Task statement: Give the data again word for word; drop the pictures.

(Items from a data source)

+===+

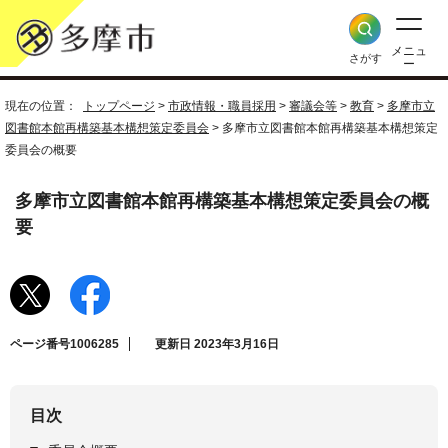
メニュ
さがす
ー
現在の位置：
トップページ
>
市政情報・職員採用
>
審議会等
>
教育
>
多摩市立
図書館本館再構築基本構想策定委員会
> 多摩市立図書館本館再構築基本構想策定
委員会の概要
多摩市立図書館本館再構築基本構想策定委員会の概
要
ページ番号1006285
更新日 2023年3月16日
目次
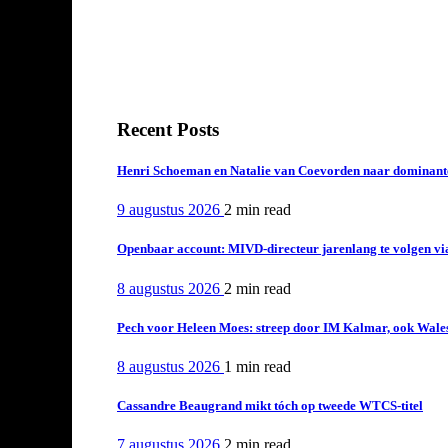
Recent Posts
Henri Schoeman en Natalie van Coevorden naar dominant
9 augustus 2026
2 min
read
Openbaar account: MIVD-directeur jarenlang te volgen vi
8 augustus 2026
2 min
read
Pech voor Heleen Moes: streep door IM Kalmar, ook Wales
8 augustus 2026
1 min
read
Cassandre Beaugrand mikt tóch op tweede WTCS-titel
7 augustus 2026
2 min
read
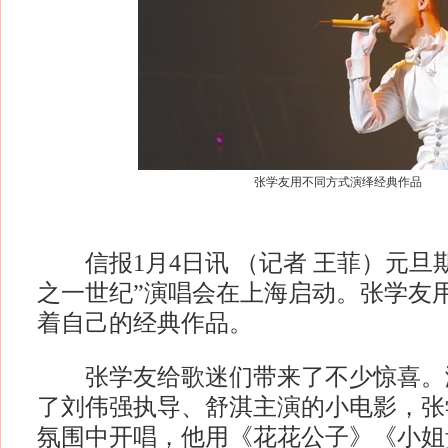
张学友用不同方式演绎经典作品
信报1月4日讯 （记者 王菲）元旦
之一世纪”演唱会在上海启动。张学友
着自己的经典作品。
张学友给歌迷们带来了不少惊喜。
了刘伟强执导、舒淇主演的小电影，张
氛围中开唱，他用《花花公子》《小姐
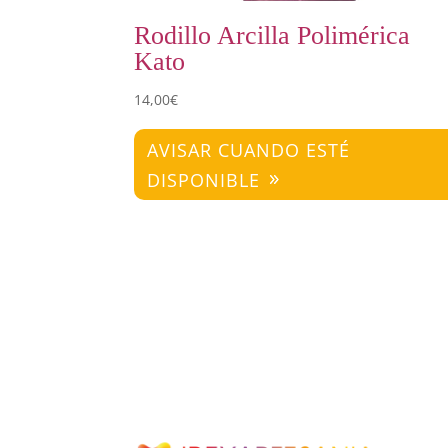
Rodillo Arcilla Polimérica
Kato
14,00
€
AVISAR CUANDO ESTÉ
DISPONIBLE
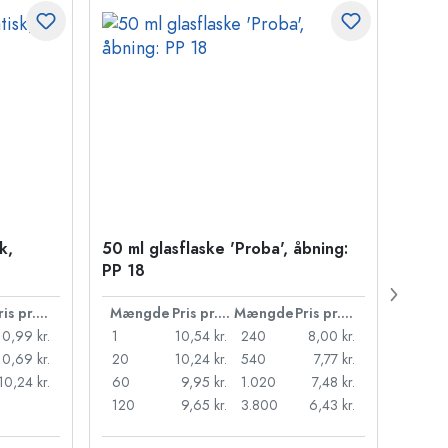
k,
50 ml glasflaske 'Proba', åbning:
Kapse
PP 18
Pris pr. stk.
Mængde
Pris pr. stk.
Mængde
Pris pr. stk.
Mæn
10,99 kr.
1
10,54 kr.
240
8,00 kr.
1
10,69 kr.
20
10,24 kr.
540
7,77 kr.
20
10,24 kr.
60
9,95 kr.
1.020
7,48 kr.
50
120
9,65 kr.
3.800
6,43 kr.
100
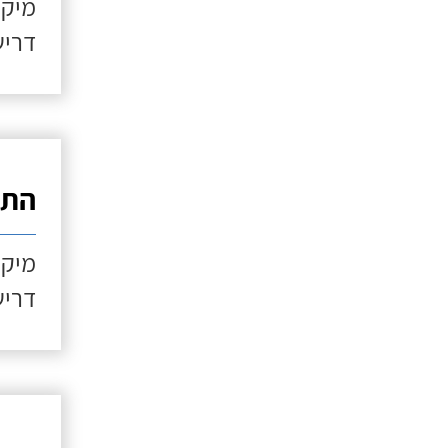
מיקו
דריש
התקנ
מיקו
דריש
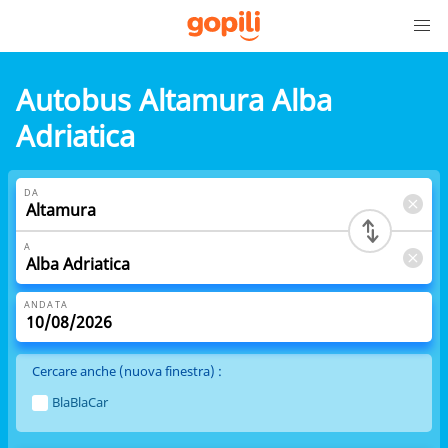
Autobus Altamura Alba
Adriatica
DA
A
ANDATA
Cercare anche (nuova finestra) :
BlaBlaCar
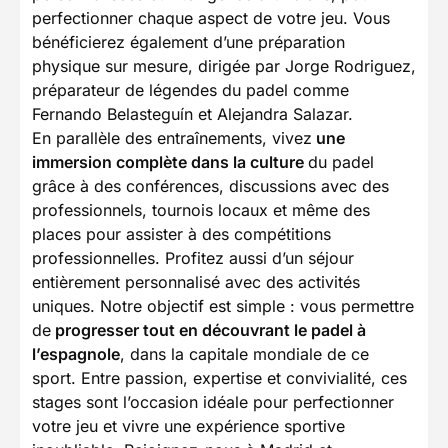
perfectionner chaque aspect de votre jeu. Vous
bénéficierez également d’une préparation
physique sur mesure, dirigée par Jorge Rodriguez,
préparateur de légendes du padel comme
Fernando Belasteguín et Alejandra Salazar.
En parallèle des entraînements, vivez
une
immersion complète dans la culture
du padel
grâce à des conférences, discussions avec des
professionnels, tournois locaux et même des
places pour assister à des compétitions
professionnelles. Profitez aussi d’un séjour
entièrement personnalisé avec des activités
uniques. Notre objectif est simple : vous permettre
de
progresser tout en découvrant le padel à
l’espagnole
, dans la capitale mondiale de ce
sport. Entre passion, expertise et convivialité, ces
stages sont l’occasion idéale pour perfectionner
votre jeu et vivre une expérience sportive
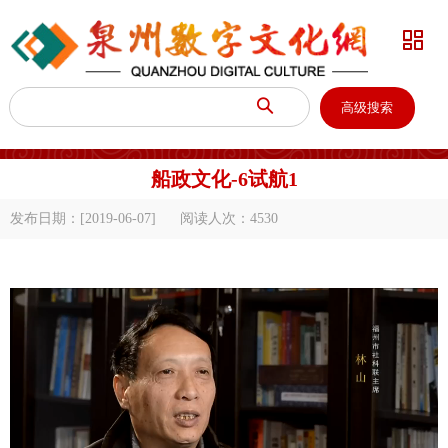


高级搜索
船政文化-6试航1
发布日期：[2019-06-07]
阅读人次：
4530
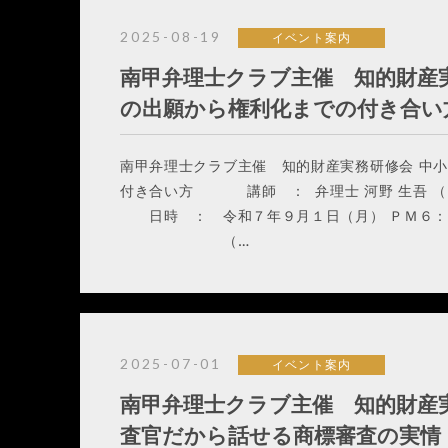
2025-08-19
イベント案内
南甲弁理士クラブ主催 知的財産
の出願から権利化までの付き合い
南甲弁理士クラブ主催 知的財産実務研修会 中
付き合い方 講師 ： 弁理士 河野 生吾 （
日時 ： 令和７年９月１日（月） ＰＭ６：
（…
2025-07-01
イベント案内
南甲弁理士クラブ主催 知的財産
査官だから話せる商標審査の実情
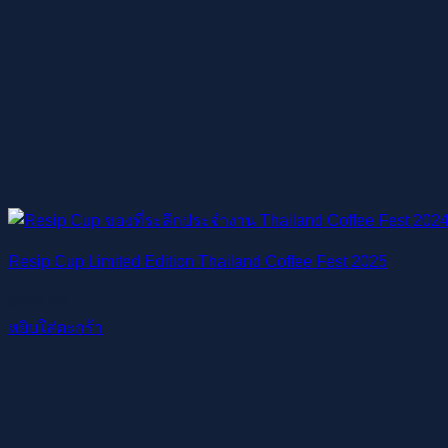
Resip Cup Limited Edition Thailand Coffee Fest 2025
฿
499.00
หยิบใส่ตะกร้า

+===+

Solved problem:
メニュ
さがす
ー
現在の位置：
トップページ
>
市政情報・職員採用
>
審議会等
>
教育
>
多摩市立
図書館本館再構築基本構想策定委員会
> 多摩市立図書館本館再構築基本構想策定
委員会の概要
多摩市立図書館本館再構築基本構想策定委員会の概
要
ページ番号1006285
更新日 2023年3月16日
目次
Recent Posts
Henri Schoeman en Natalie van Coevorden naar dominant
9 augustus 2026
2 min
read
Openbaar account: MIVD-directeur jarenlang te volgen vi
8 augustus 2026
2 min
read
Pech voor Heleen Moes: streep door IM Kalmar, ook Wales
8 augustus 2026
1 min
read
Cassandre Beaugrand mikt tóch op tweede WTCS-titel
7 augustus 2026
2 min
read
张学友用不同方式演绎经典作品
信报1月4日讯 （记者 王菲）元旦
之一世纪”演唱会在上海启动。张学友
着自己的经典作品。
张学友给歌迷们带来了不少惊喜。
了刘伟强执导、舒淇主演的小电影，张
氛围中开唱，他用《花花公子》《小姐
Rodillo Arcilla Polimérica
Kato
14,00
€
AVISAR CUANDO ESTÉ
DISPONIBLE
k,
50 ml glasflaske 'Proba', åbning:
Kapse
PP 18
Pris pr. stk.
Mængde
Pris pr. stk.
Mængde
Pris pr. stk.
Mæn
10,99 kr.
1
10,54 kr.
240
8,00 kr.
1
10,69 kr.
20
10,24 kr.
540
7,77 kr.
20
10,24 kr.
60
9,95 kr.
1.020
7,48 kr.
50
120
9,65 kr.
3.800
6,43 kr.
100
מיקו
דריש
התקנ
מיקו
דריש
Autobus Altamura Alba
Adriatica
DA
A
ANDATA
Cercare anche (nuova finestra) :
BlaBlaCar
perfectionner chaque aspect de votre jeu. Vous
bénéficierez également d’une préparation
physique sur mesure, dirigée par Jorge Rodriguez,
préparateur de légendes du padel comme
Fernando Belasteguín et Alejandra Salazar.
En parallèle des entraînements, vivez
une
immersion complète dans la culture
du padel
grâce à des conférences, discussions avec des
professionnels, tournois locaux et même des
places pour assister à des compétitions
professionnelles. Profitez aussi d’un séjour
entièrement personnalisé avec des activités
uniques. Notre objectif est simple : vous permettre
de
progresser tout en découvrant le padel à
l’espagnole
, dans la capitale mondiale de ce
sport. Entre passion, expertise et convivialité, ces
stages sont l’occasion idéale pour perfectionner
votre jeu et vivre une expérience sportive


高级搜索
船政文化-6试航1
发布日期：[2019-06-07]
阅读人次：
4530
2025-08-19
イベント案内
南甲弁理士クラブ主催 知的財産
の出願から権利化までの付き合い
南甲弁理士クラブ主催 知的財産実務研修会 中
付き合い方 講師 ： 弁理士 河野 生吾 （
日時 ： 令和７年９月１日（月） ＰＭ６：
（…
2025-07-01
イベント案内
南甲弁理士クラブ主催 知的財産
査官だから話せる商標審査の実情
Resip Cup Limited Edition Thailand Coffee Fest 2025
฿
499.00
หยิบใส่ตะกร้า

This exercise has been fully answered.